When he finds that the weapon is an AI in the form of a child he calls Alfie (Madeleine Yuna Voyles), his priorities shift. It’s a novelty to see a big budget action movie formed from an original piece of writing, and Edwards builds his world beautifully. From the opening news footage that explains the geopolitical situation, to Joshua and Alfie walking around a world that feels alive with detail.
Visually and structurally, it’s engrossing to watch, grounding the mass spectacle in human stories. That skill has been a hallmark of Edwards’ storytelling since his breakthrough film, 2011’s Monsters. The story doesn’t always live up to the same standard. The script, co-written by Edwards and Rogue One writer Chris Weitz, treads familiar ground as American imperialism, parenthood, and grim dystopian themes provide the backbone of the plot.

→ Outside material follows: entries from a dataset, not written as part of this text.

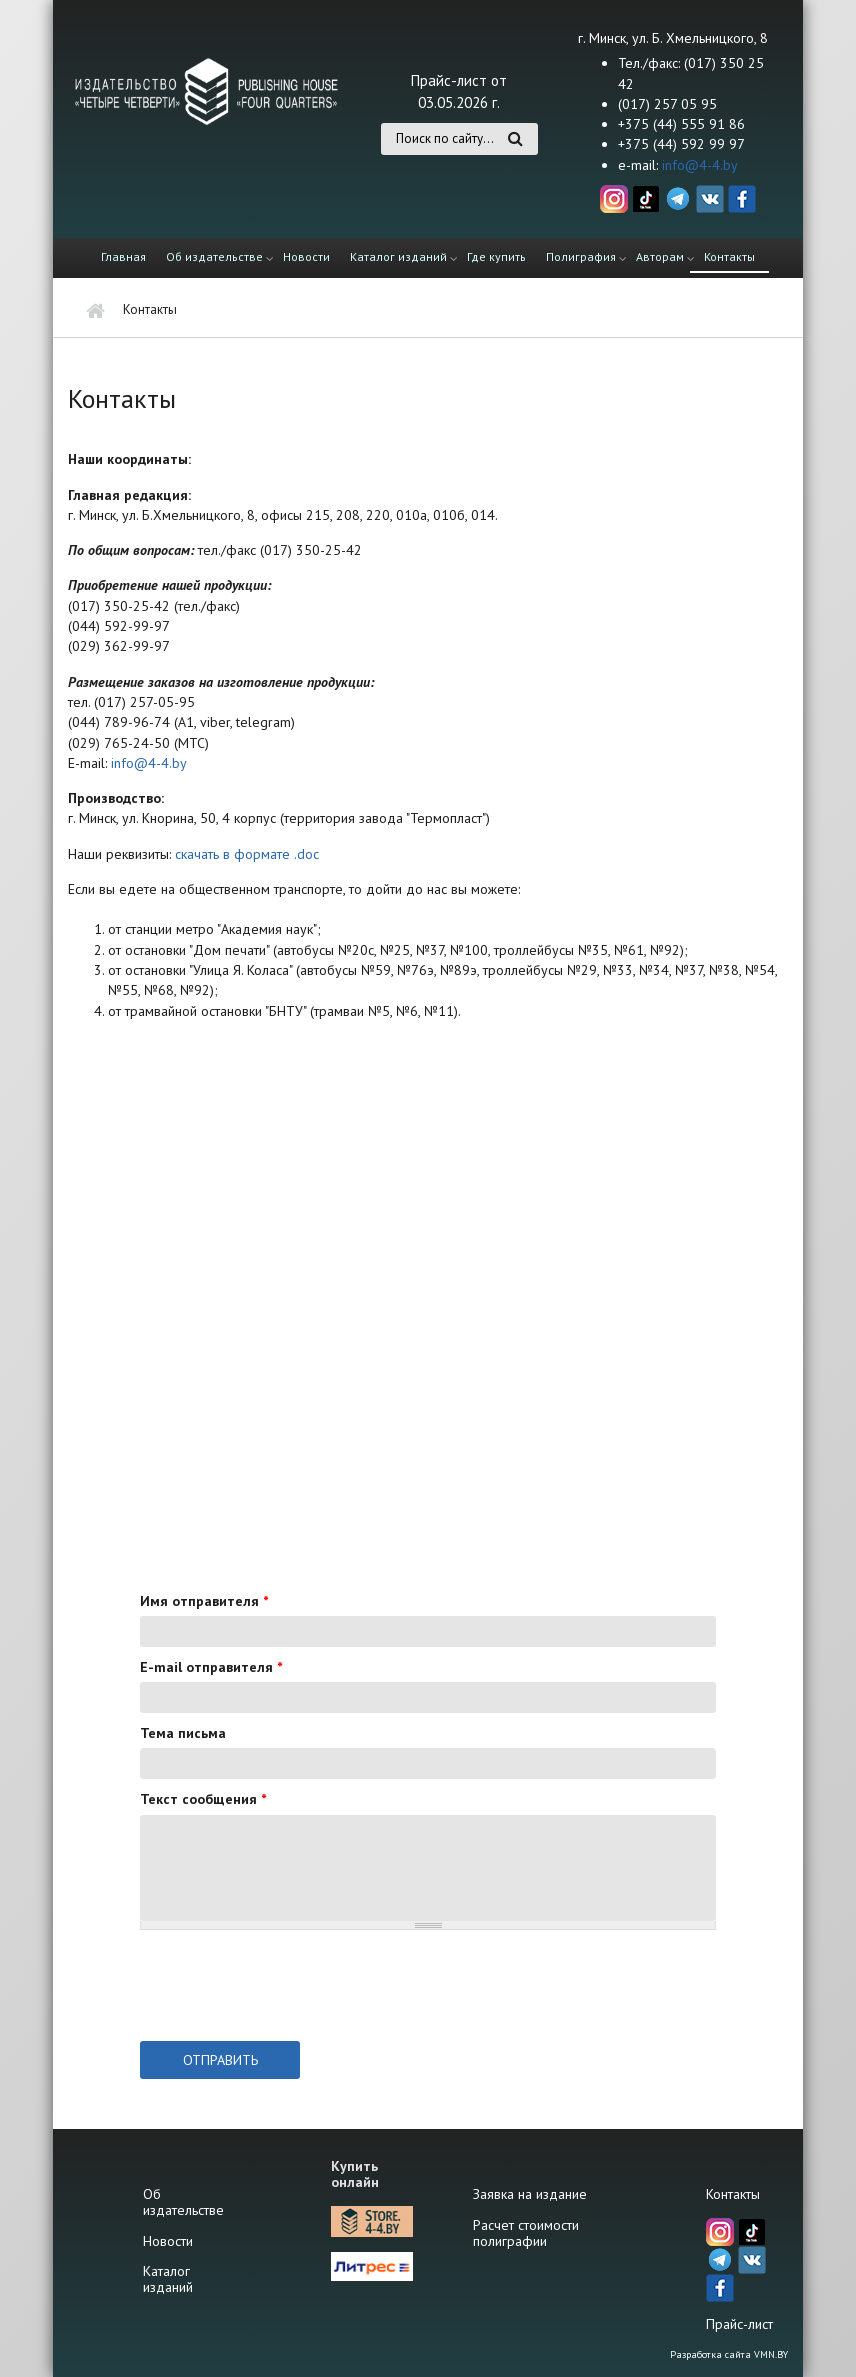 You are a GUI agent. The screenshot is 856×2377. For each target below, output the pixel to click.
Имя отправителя (204, 1601)
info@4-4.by (700, 165)
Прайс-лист (739, 2324)
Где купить (496, 256)
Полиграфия (581, 256)
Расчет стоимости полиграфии (526, 2233)
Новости (306, 256)
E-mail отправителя (211, 1667)
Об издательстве (214, 256)
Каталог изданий (398, 256)
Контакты (729, 256)
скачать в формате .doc (247, 854)
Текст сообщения (203, 1799)
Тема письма (183, 1733)
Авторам (660, 256)
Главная (123, 256)
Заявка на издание (530, 2194)
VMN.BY (771, 2354) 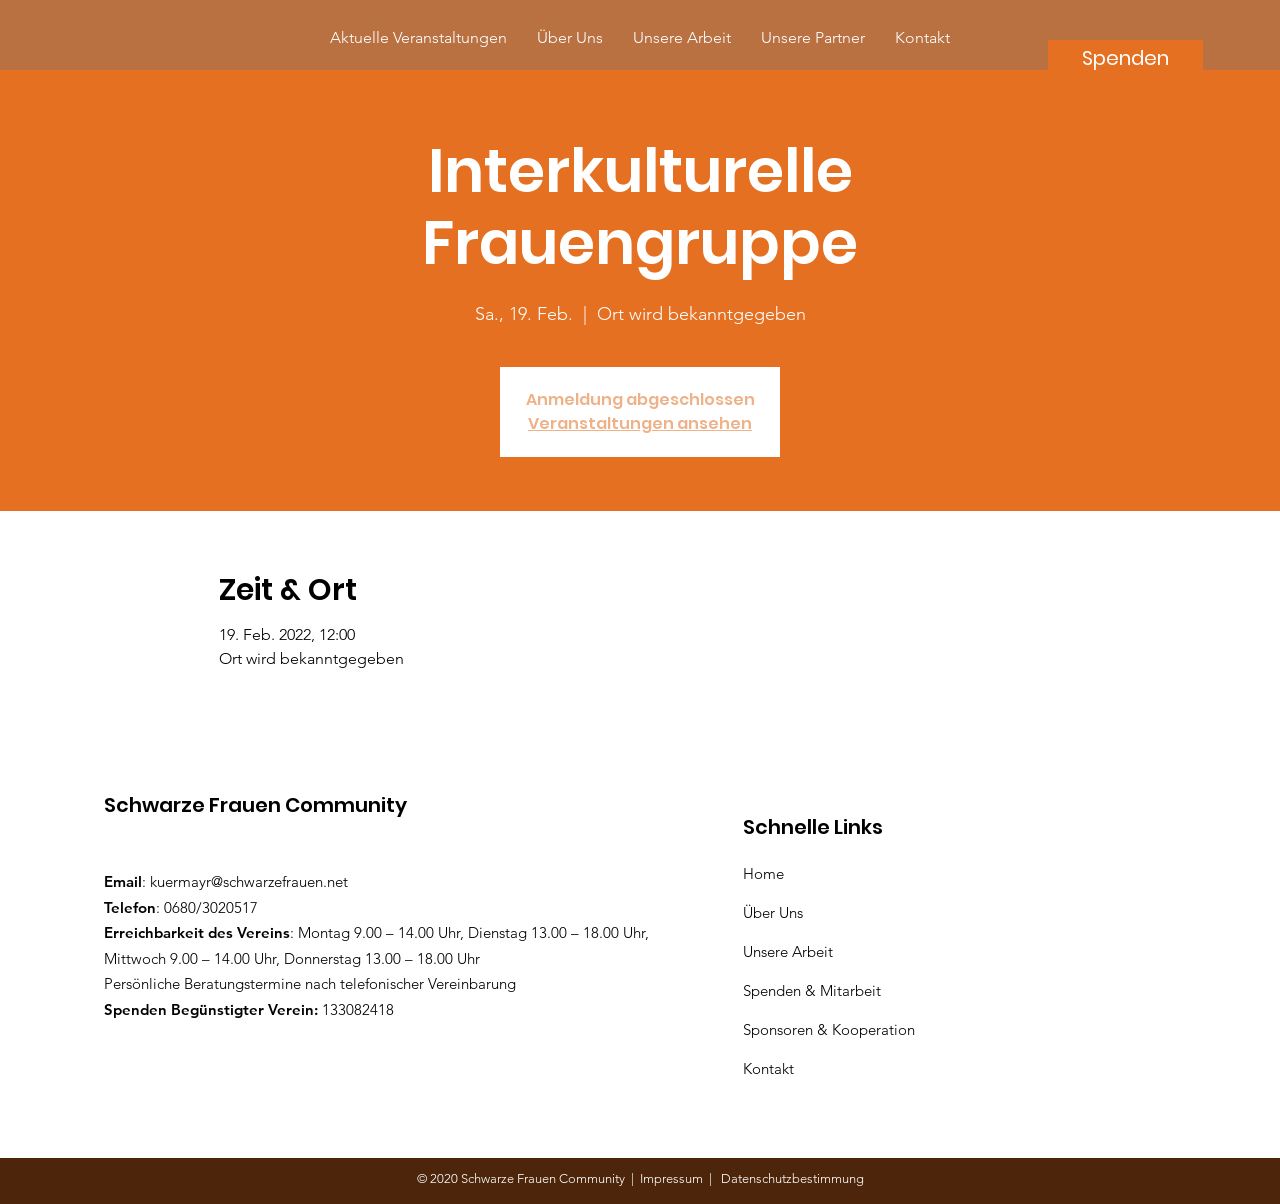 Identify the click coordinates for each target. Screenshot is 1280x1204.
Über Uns (775, 912)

Perhaps it’s inevitable for The Creator to have shades of the Terminator films, as well as some similarities to The Last of Us and The Mandalorian, but in this instance these famous films feel uncomfortably alike. That said, it’s never anything less than earnest, thanks partly to a cast that works hard to add heart to the mechanics. Washington has shown many times that he’s capable of carrying a film of this size, and is striking as a man driven by a very personal mission.

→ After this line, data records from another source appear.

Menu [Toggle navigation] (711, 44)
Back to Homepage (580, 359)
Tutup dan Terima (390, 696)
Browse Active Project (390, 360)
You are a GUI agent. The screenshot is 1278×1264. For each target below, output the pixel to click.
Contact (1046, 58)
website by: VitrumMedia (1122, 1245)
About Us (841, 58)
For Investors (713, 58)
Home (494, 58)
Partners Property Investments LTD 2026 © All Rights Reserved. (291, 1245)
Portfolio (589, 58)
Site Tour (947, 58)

Madeleine Yuna Voyles is superb as his young companion, making Alfie a cyberpunk Baby Yoda that embodies everything hopeful in the story. Top class support comes from Edwards regular Ken Watanabe, playing an AI revolutionary, as well as Allison Janney relishing a different kind of role as the ruthless American General Howell.
The dark tone and familiarity may be off-putting, but there’s plenty to love about The Creator. After having his version of Rogue One re-edited, it’s compelling to see Gareth Edwards make exactly the type of film he wants, delivering a vision that will stick in the memory of sci-fi fans.